Signaling Pathway Involved in the Aggressiveness of HCT116CCR6.
(A, B) Western blotting analysis of Erk1/2 or phospho-Erk1/2 and Akt, phosphorylated Akt (Ser473) or phosphorylated Akt (Ser308) in HCT116CCR6 and HCT116Ctr cells. Values were expressed as fold changes relative to HCT116Ctr, and normalized to β-actin. (C) Upregulated (FXYD5 and SYK) or down-regulated genes (CDH1, KISS1 and TIMP2) in HCT116CCR6 cells screening with a human tumor metastasis RT2 profiler PCR Array. (D) Western blotting analysis of changed FXYD5, SYK, CDH1, KISS1 and TIMP2 genes in HCT116CCR6 and HCT116Ctr cells. Values were expressed as fold changes relative to HCT116Ctr, and normalized to β-actin.
Figure 7.
Inhibition of Mouse CRC Progression by Targeting Tumor-expressing CCR6.

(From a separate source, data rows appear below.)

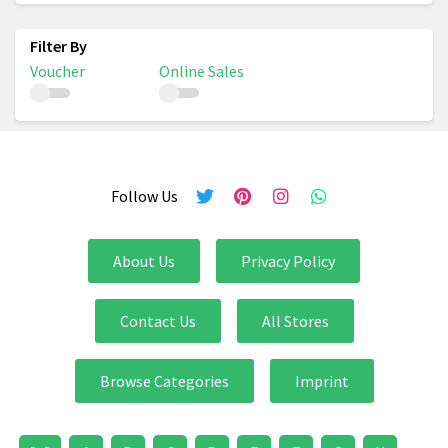
Voucher
Online Sales
Follow Us
About Us
Privacy Policy
Contact Us
All Stores
Browse Categories
Imprint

(A) Western blotting analysis of CCR6 in murine CMT93 colorectal tumor cell line and CRC tissue derived from CCR6−/− mice grafted with CMT93 at day10. (B) Statistical analysis of tumor weight in each group treated with IgG or anti-CCR6. (C) Western blotting of CCR6 in murine CT26 colorectal tumor cell line and CRC tissue derived from Balb/c mice grafted with CT26 at day 10. (D) Statistical analysis of tumor weight in each group treated with IgG or anti-CCR6. *p<0.05, **p<0.01, U-mann whitney test.